I have often wondered whether the individual mandate that is in the current Senate plan–that all Americans buy health insurance–is even constitutional: a super-requirement for citizenship. Some in Congress have tried to draw the parallel between required auto insurance and required health insurance. But driving and owning a car are elective activities, and living and breathing are not. Here’s what Cost says: “…the United States government will require citizens to contract with private corporations as a condition of citizenship–whether they want to or not. If they don’t, the feds will levy a tax on them, the revenues of which will ultimately find their way to the insurance companies.” That doesn’t sound like a Democratic ideal. Fascists in bed with insurance fat cats, maybe. But not Democrats, who used to be for the average joe.
Reading all the news and analysis about the health care debate crawling through Congress, I have also wondered whether it would be a good idea for everyone to just quietly let the whole thing just drop and start over again with the right parameters: bipartisanship, broad public support, and smart, incremental changes in regulations that will actually make a positive impact on Americans. Or just walk away and forget about it altogether. After all, does the federal government really have to poke its nose into everything?
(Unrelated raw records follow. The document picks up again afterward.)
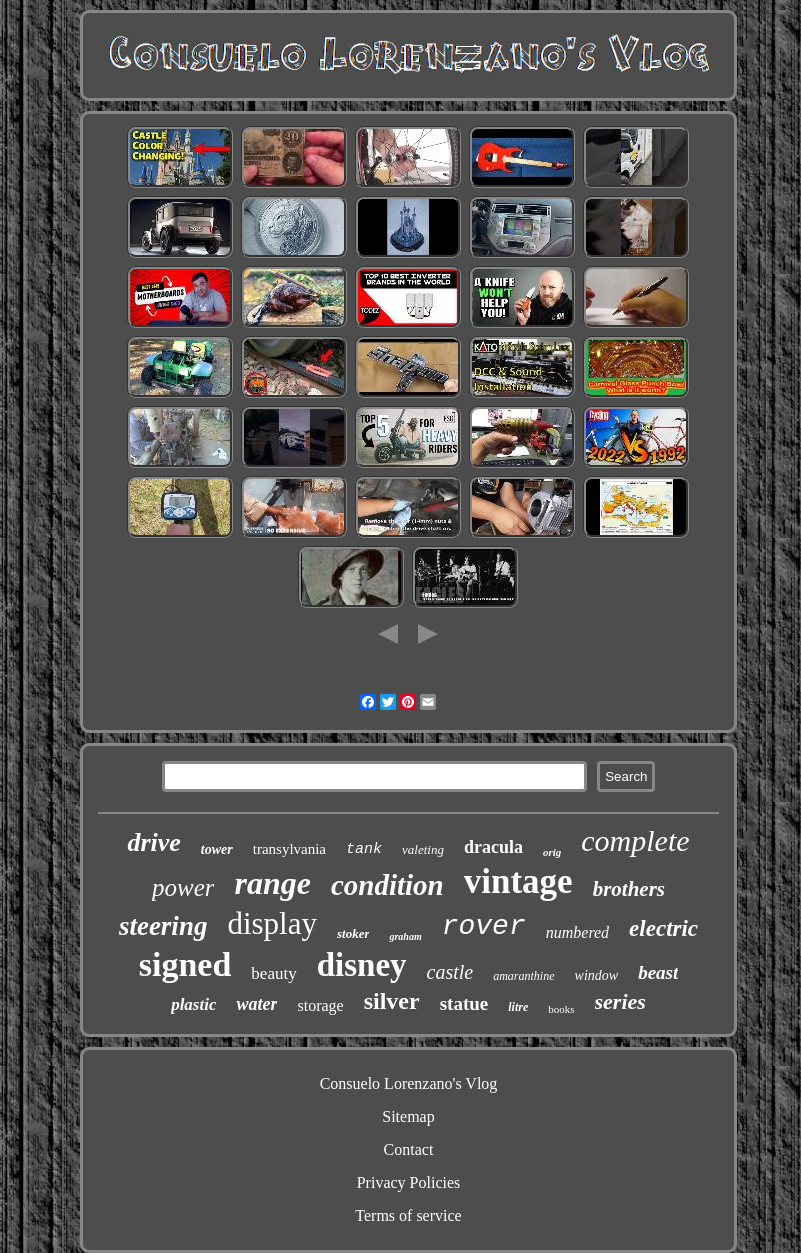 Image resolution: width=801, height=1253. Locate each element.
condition (387, 885)
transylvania (289, 849)
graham (405, 936)
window (597, 975)
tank (364, 849)
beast (658, 972)
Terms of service (408, 1215)
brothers (629, 889)
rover (484, 926)
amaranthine (523, 976)
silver (392, 1001)
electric (663, 928)
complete (635, 840)
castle (450, 972)
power (183, 887)
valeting (423, 849)
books (561, 1009)
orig (552, 852)
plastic (193, 1004)
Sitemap (408, 1116)
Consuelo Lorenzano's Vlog (409, 1083)
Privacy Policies (409, 1182)
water (256, 1004)
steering (163, 926)
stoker (353, 933)
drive (153, 842)
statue (464, 1003)
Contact (409, 1149)
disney (362, 965)
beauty (273, 973)
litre (518, 1007)
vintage (518, 881)
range (272, 883)
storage (320, 1005)
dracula (493, 847)
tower (217, 849)
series (620, 1001)
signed (185, 964)
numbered (577, 932)
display (272, 923) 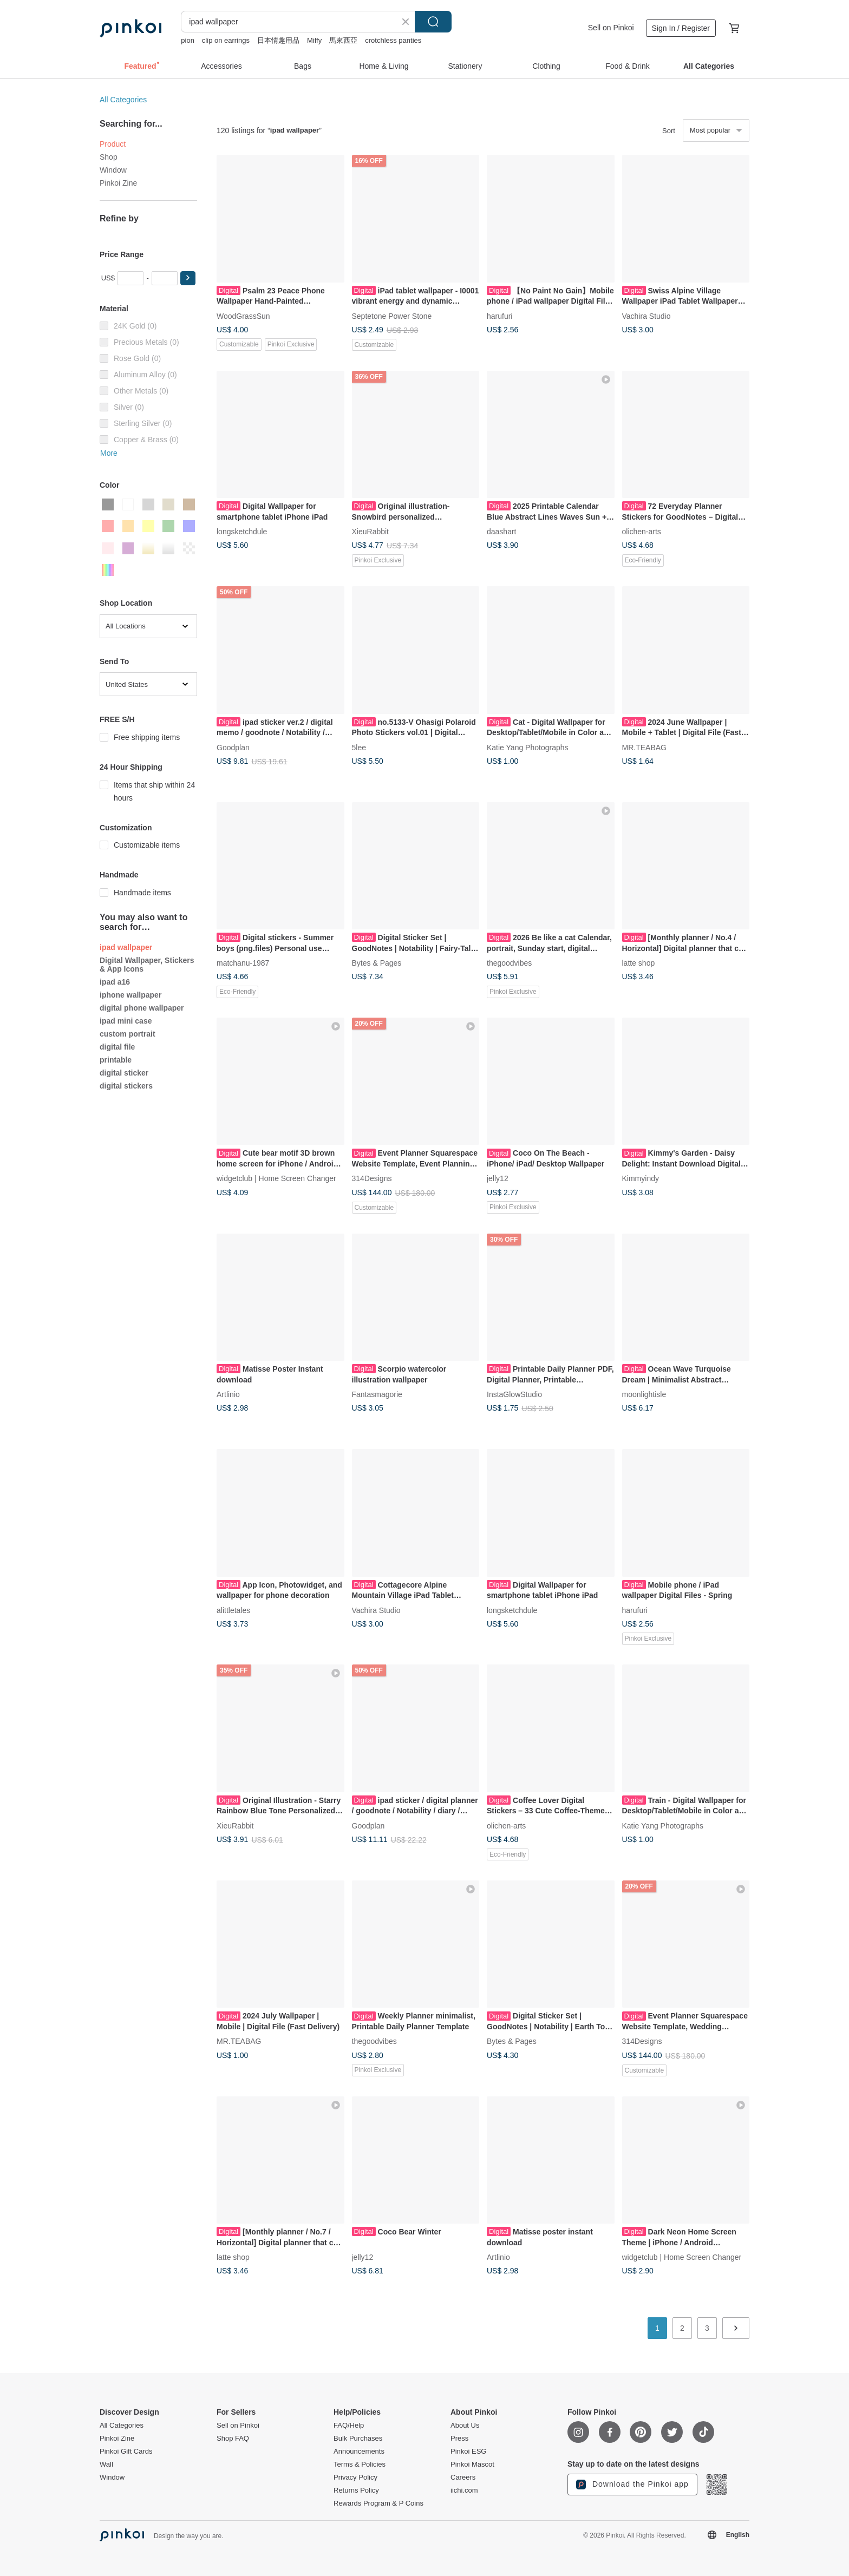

Cost also raises the warning flag on the electoral reckoning that is coming for tone-deaf Democrats next year: “When the people catch wind of the full scope of this bill, and they will, there will be hell to pay. The public has been known to vote against big business and big government. Somehow, this compromised bill manages to deliver both–big government and big business, joined together, with the little guy forced to participate…Democrats were bound to lose seats next year because it is a midterm and they’re in charge. They were bound to lose extra seats because it’s a recession. But if they pass this bill, God help them. The people sure as hell won’t.”
Thanks for the straight shooting, Jay.